__Problem details__
Find the word "Dudhi" below. Copy each line that has it.
==== Source material ====
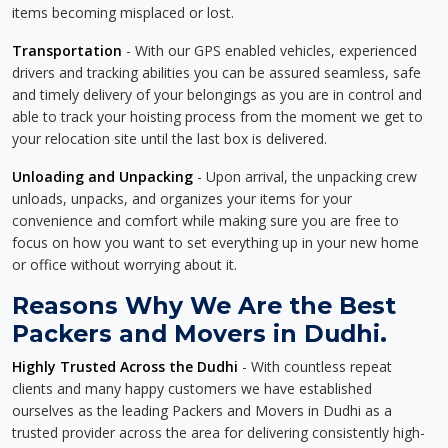
items becoming misplaced or lost.
Transportation
- With our GPS enabled vehicles, experienced
drivers and tracking abilities you can be assured seamless, safe
and timely delivery of your belongings as you are in control and
able to track your hoisting process from the moment we get to
your relocation site until the last box is delivered.
Unloading and Unpacking
- Upon arrival, the unpacking crew
unloads, unpacks, and organizes your items for your
convenience and comfort while making sure you are free to
focus on how you want to set everything up in your new home
or office without worrying about it.
Reasons Why We Are the Best
Packers and Movers in Dudhi.
Highly Trusted Across the Dudhi
- With countless repeat
clients and many happy customers we have established
ourselves as the leading Packers and Movers in Dudhi as a
trusted provider across the area for delivering consistently high-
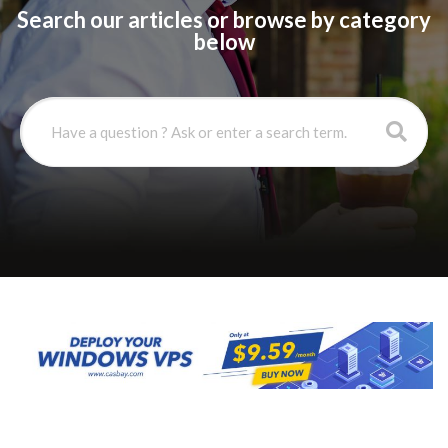
Search our articles or browse by category
below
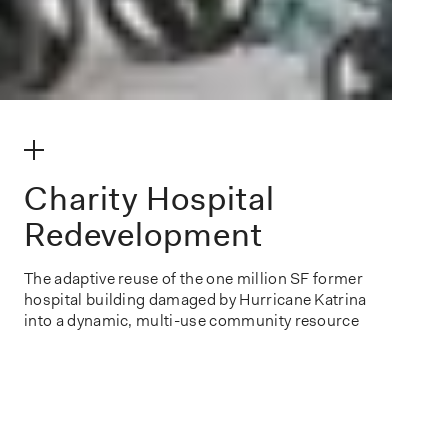
make my volume
Charity Hospital
Redevelopment
The adaptive reuse of the one million SF former
hospital building damaged by Hurricane Katrina
into a dynamic, multi-use community resource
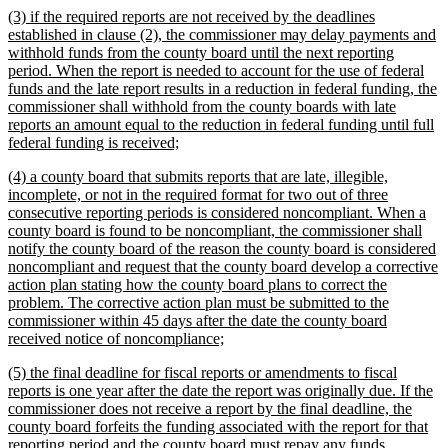
new
(3) if the required reports are not received by the deadlines
end
text
established in clause (2), the commissioner may delay payments and
begin
withhold funds from the county board until the next reporting
period. When the report is needed to account for the use of federal
funds and the late report results in a reduction in federal funding, the
commissioner shall withhold from the county boards with late
reports an amount equal to the reduction in federal funding until full
new
federal funding is received;
text
new
(4) a county board that submits reports that are late, illegible,
end
text
incomplete, or not in the required format for two out of three
begin
consecutive reporting periods is considered noncompliant. When a
county board is found to be noncompliant, the commissioner shall
notify the county board of the reason the county board is considered
noncompliant and request that the county board develop a corrective
action plan stating how the county board plans to correct the
problem. The corrective action plan must be submitted to the
commissioner within 45 days after the date the county board
new
received notice of noncompliance;
text
new
(5) the final deadline for fiscal reports or amendments to fiscal
end
text
reports is one year after the date the report was originally due. If the
begin
commissioner does not receive a report by the final deadline, the
county board forfeits the funding associated with the report for that
reporting period and the county board must repay any funds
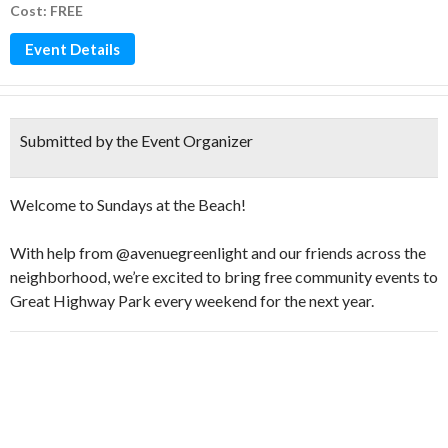
Cost: FREE
Event Details
Submitted by the Event Organizer
Welcome to Sundays at the Beach!
With help from @avenuegreenlight and our friends across the
neighborhood, we’re excited to bring free community events to
Great Highway Park every weekend for the next year.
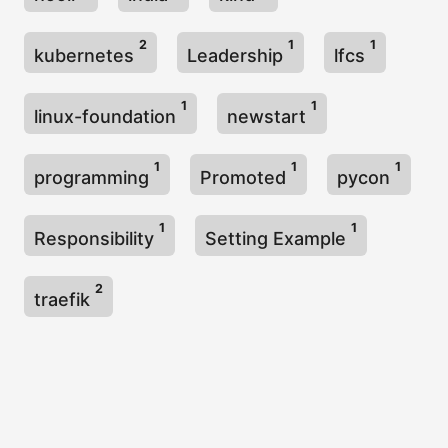
2
1
1
kubernetes
Leadership
lfcs
1
1
linux-foundation
newstart
1
1
1
programming
Promoted
pycon
1
1
Responsibility
Setting Example
2
traefik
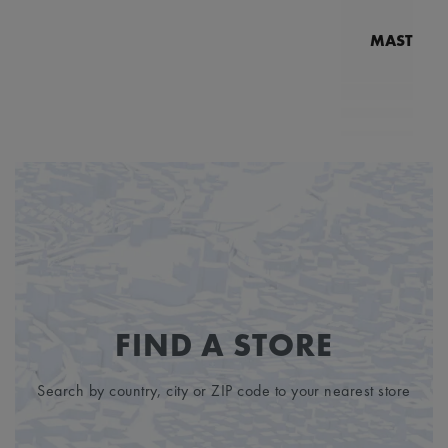
MASTERPI
N
MP7
FIND A STORE
Search by country, city or ZIP code to your nearest store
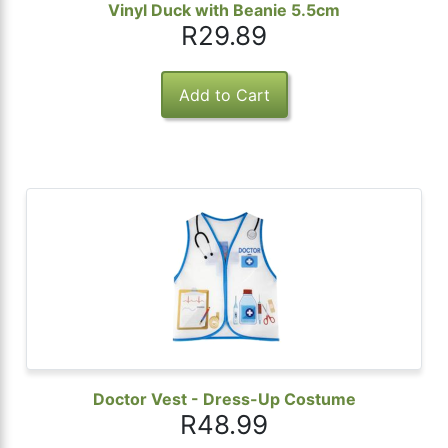
Vinyl Duck with Beanie 5.5cm
R29.89
Doctor Vest - Dress-Up Costume
R48.99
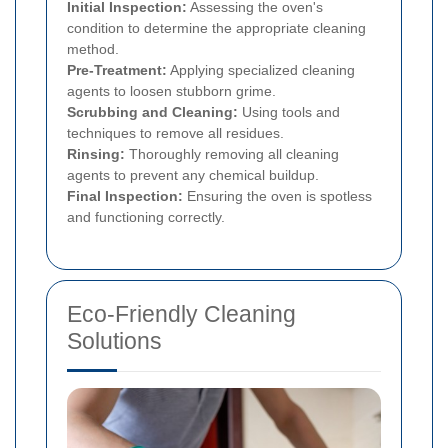
Initial Inspection:
Assessing the oven's
condition to determine the appropriate cleaning
method.
Pre-Treatment:
Applying specialized cleaning
agents to loosen stubborn grime.
Scrubbing and Cleaning:
Using tools and
techniques to remove all residues.
Rinsing:
Thoroughly removing all cleaning
agents to prevent any chemical buildup.
Final Inspection:
Ensuring the oven is spotless
and functioning correctly.
Eco-Friendly Cleaning
Solutions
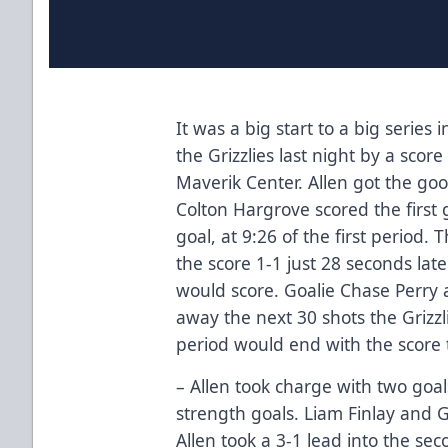
It was a big start to a big series
the Grizzlies last night by a scor
Maverik Center. Allen got the go
Colton Hargrove scored the first
goal, at 9:26 of the first period. 
the score 1-1 just 28 seconds late
would score. Goalie Chase Perry 
away the next 30 shots the Grizzl
period would end with the score t
– Allen took charge with two goa
strength goals. Liam Finlay and 
Allen took a 3-1 lead into the se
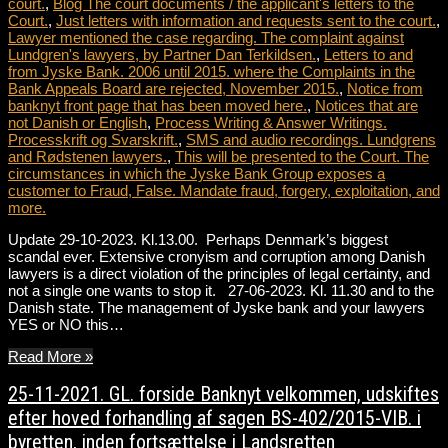
court.
,
Blog The court documents / the applicant's letters to the
Court.
,
Just letters with information and requests sent to the court.
,
Lawyer mentioned the case regarding. The complaint against
Lundgren's lawyers, by Partner Dan Terkildsen.
,
Letters to and
from Jyske Bank. 2006 until 2015. where the Complaints in the
Bank Appeals Board are rejected, November 2015.
,
Notice from
banknyt front page that has been moved here.
,
Notices that are
not Danish or English
,
Process Writing & Answer Writings.
Processkrift og Svarskrift.
,
SMS and audio recordings. Lundgrens
and Rødstenen lawyers.
,
This will be presented to the Court. The
circumstances in which the Jyske Bank Group exposes a
customer to Fraud, False. Mandate fraud, forgery, exploitation, and
more.
Update 29-10-2023. Kl.13.00. Perhaps Denmark’s biggest
scandal ever. Extensive cronyism and corruption among Danish
lawyers is a direct violation of the principles of legal certainty, and
not a single one wants to stop it. 27-06-2023. Kl. 11.30 and to the
Danish state. The management of Jyske bank and your lawyers
YES or NO this…
Read More »
25-11-2021. GL. forside Banknyt velkommen, udskiftes
efter hoved forhandling af sagen BS-402/2015-VIB. i
byretten, inden fortsættelse i Landsretten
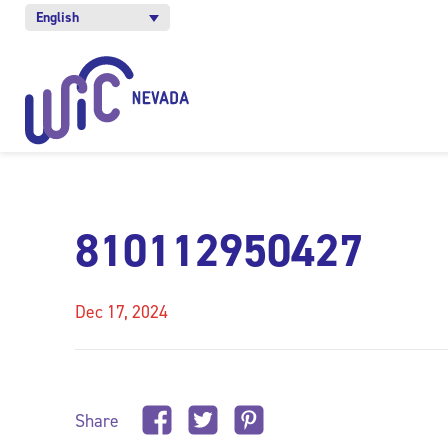
English
810112950427
Dec 17, 2024
Share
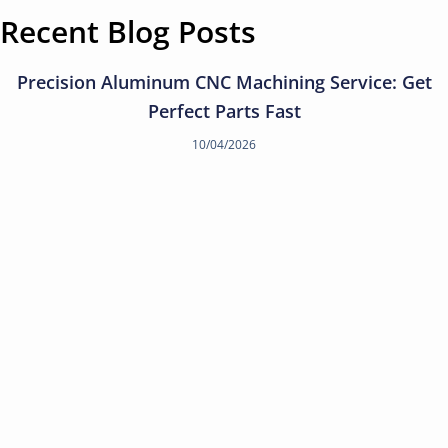
Recent Blog Posts
Precision Aluminum CNC Machining Service: Get
Perfect Parts Fast
10/04/2026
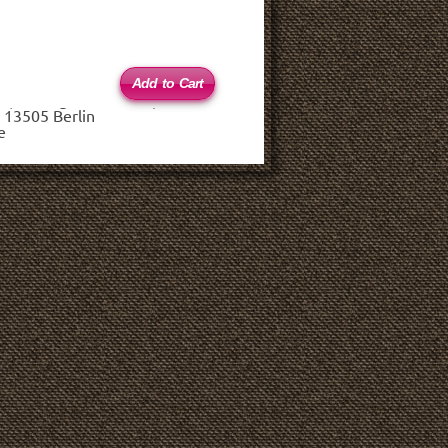
 (haftungsbeschränkt)
 13505 Berlin
e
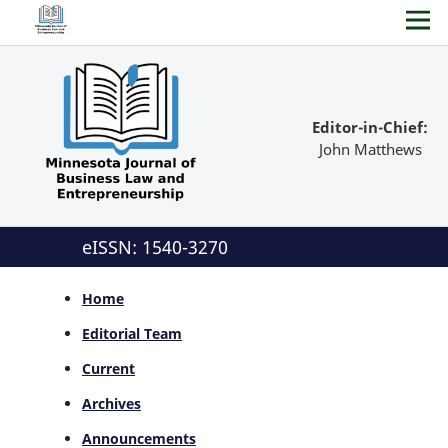
Editor-in-Chief:
John Matthews
eISSN: 1540-3270
Home
Editorial Team
Current
Archives
Announcements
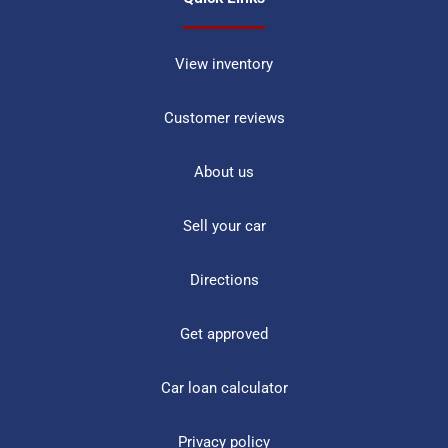
View inventory
Customer reviews
About us
Sell your car
Directions
Get approved
Car loan calculator
Privacy policy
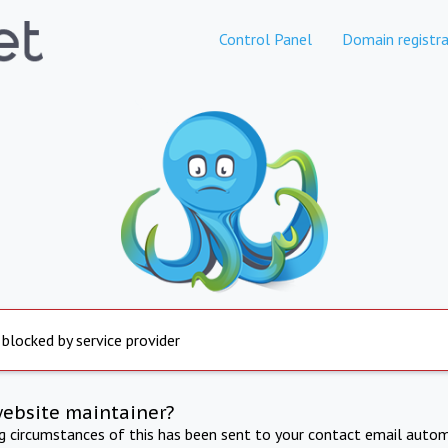
Control Panel
Domain registra
 blocked by service provider
website maintainer?
ng circumstances of this has been sent to your contact email autom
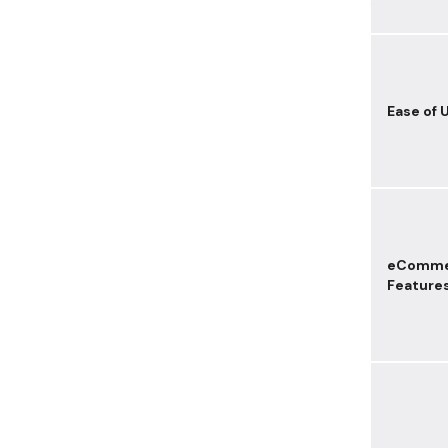
Ease of 
eComme
Feature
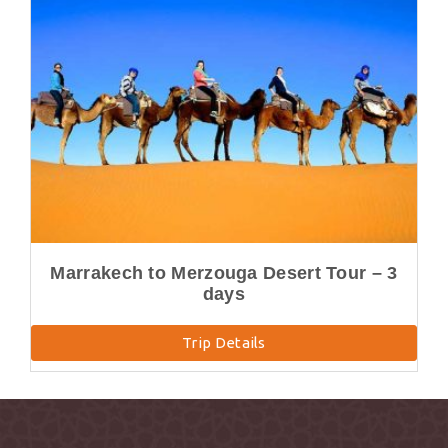
Marrakech to Merzouga Desert Tour – 3
days
Trip Details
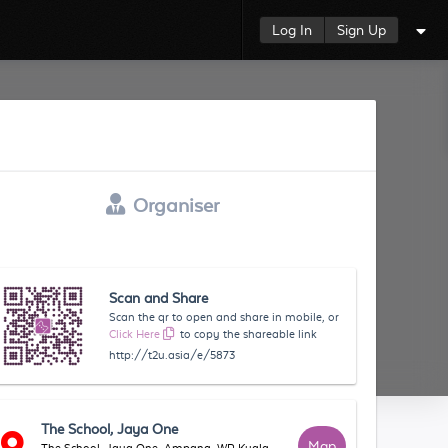
Log In
Sign Up
Organiser
Scan and Share
Scan the qr to open and share in mobile, or
Click Here
to copy the shareable link
http://t2u.asia/e/5873
The School, Jaya One
Map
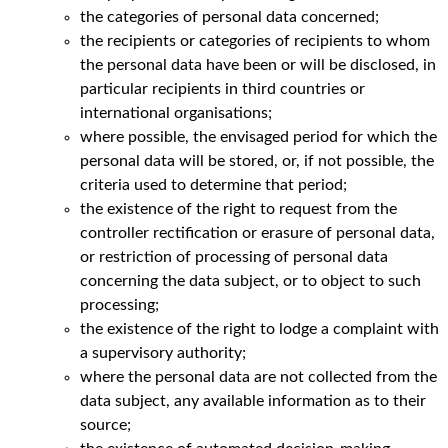
the categories of personal data concerned;
the recipients or categories of recipients to whom
the personal data have been or will be disclosed, in
particular recipients in third countries or
international organisations;
where possible, the envisaged period for which the
personal data will be stored, or, if not possible, the
criteria used to determine that period;
the existence of the right to request from the
controller rectification or erasure of personal data,
or restriction of processing of personal data
concerning the data subject, or to object to such
processing;
the existence of the right to lodge a complaint with
a supervisory authority;
where the personal data are not collected from the
data subject, any available information as to their
source;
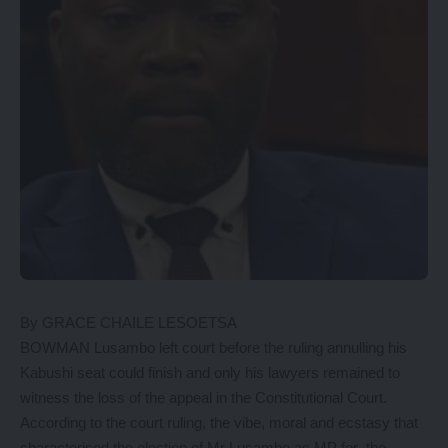
By GRACE CHAILE LESOETSA
BOWMAN Lusambo left court before the ruling annulling his
Kabushi seat could finish and only his lawyers remained to
witness the loss of the appeal in the Constitutional Court.
According to the court ruling, the vibe, moral and ecstasy that
characterised the election of Mr Lusambo as MP for the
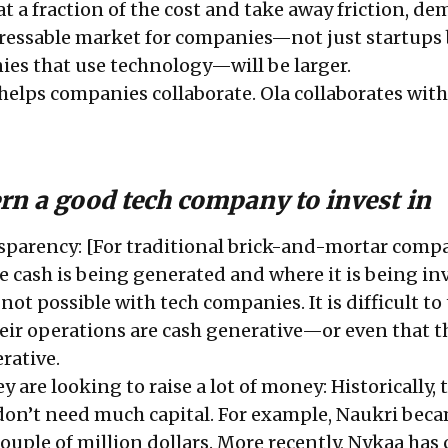
at a fraction of the cost and take away friction, d
ressable market for companies—not just startups 
es that use technology—will be larger.
helps companies collaborate. Ola collaborates wit
rn a good tech company to invest in
parency: [For traditional brick-and-mortar comp
e cash is being generated and where it is being in
not possible with tech companies. It is difficult to 
heir operations are cash generative—or even that t
rative.
ey are looking to raise a lot of money: Historically, 
don’t need much capital. For example, Naukri bec
ouple of million dollars. More recently, Nykaa has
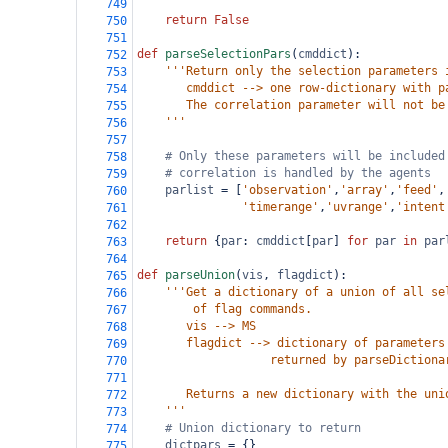
749
return
False
750
751
def
parseSelectionPars
(
cmddict
):
752
'''Return only the selection parameters 
753
       cmddict --> one row-dictionary with p
754
       The correlation parameter will not be
755
    '''
756
757
# Only these parameters will be included
758
# correlation is handled by the agents
759
parlist
=
 [
'observation'
,
'array'
,
'feed'
,
760
'timerange'
,
'uvrange'
,
'intent
761
762
return
 {
par
: 
cmddict
[
par
] 
for
par
in
par
763
764
def
parseUnion
(
vis
, 
flagdict
):
765
'''Get a dictionary of a union of all se
766
        of flag commands.
767
       vis --> MS
768
       flagdict --> dictionary of parameters
769
                   returned by parseDictiona
770
771
       Returns a new dictionary with the uni
772
    '''
773
# Union dictionary to return
774
dictpars
=
 {}
775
====
__Solution to this problem__
Packers and Movers in Dudhi.
Highly Trusted Across the Dudhi
ourselves as the leading Packers and Movers in Dudhi as a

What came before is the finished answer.